Being Seen and the Value of Journaling

I’ve been writing all morning. Things I don’t want to put into the world. But I need to get the words out.

In No Exit, Estelle says that when she can’t see herself, she wonders if she really exists.

It’s not a flattering comparison on any level, I suppose. Not in the context of Sartre’s intentions – at least not in the context of traditional interpretations of the character.

But I can only examine the validity of my thoughts when I dare to make room for a sort of reflection.

Inez tells Estelle to see herself reflected in Inez’s eyes: “I’m so tiny.”

There is an assumption that Estelle uses the mirror to make conscious adjustments to what she thinks other people see.

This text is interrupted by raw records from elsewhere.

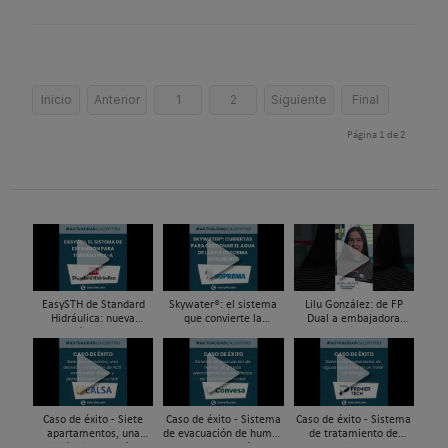
Inicio
Anterior
1
2
Siguiente
Final
Página 1 de 2
EasySTH de Standard
Skywater®: el sistema
Lilu González: de FP
Hidráulica: nueva
que convierte la
Dual a embajadora
generación en sistemas
cubierta en una
#ComunidadInstalador®
de expansión para
infraestructura activa de
| Mecatrónica Industrial
tuberías PEX
gestión del agua...
Caso de éxito - Siete
Caso de éxito - Sistema
Caso de éxito - Sistema
apartamentos, una
de evacuación de humos
de tratamiento de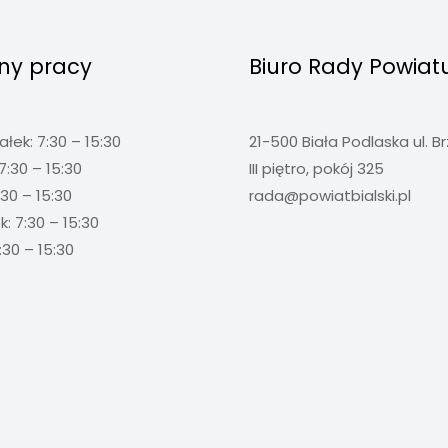
ny pracy
Biuro Rady Powiat
ałek: 7:30 – 15:30
21-500 Biała Podlaska ul. B
7:30 – 15:30
III piętro, pokój 325
:30 – 15:30
rada@powiatbialski.pl
: 7:30 – 15:30
:30 – 15:30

But what if what she sees is both the “ugly” truth that keeps her grounded and strong, and the acceptable facade: a kind of complexity of existence that requires reflection – a large-scale, unobstructed reflection.

Estelle is diminished without the mirror.

I find it odd that so many approach No Exit with a collective sense of morality that Sartre himself rejected. If Sartre can get behind Stalin’s choices, surely he can get behind Estelle’s?

Maybe Garcon and Estelle are in Hell only because Inez convinces them of it. “I’m watching you,” she tells Garcon when he decides to have sex with Estelle.

Yeah, that’s a problem for him now? It wasn’t before.

How bourgeois.

A collective sense of morality exists in Hell.

Inez is the torturer after all.


Funny how, once a character is on the page, the author loses control.

Sometimes I stumble on my own writing – an old poem, or a bit of a journal entry – and it is completely foreign to me.

I wrote a draft of a novel once.
And realized that I am a poet: fragmented.

Shattered.


All these truths that rise and dive beneath the surface like sharks.

 

 

 

 

 

 




One response to “Being Seen and the Value of Journaling”

  1. I read my old journal entries as if observing a separate person from another life. Bardo experience comes alive in each reflection of my journal read from a new shore. My journal keeps me both sane and insane. I appreciated this post of yours as a slice of shared understanding.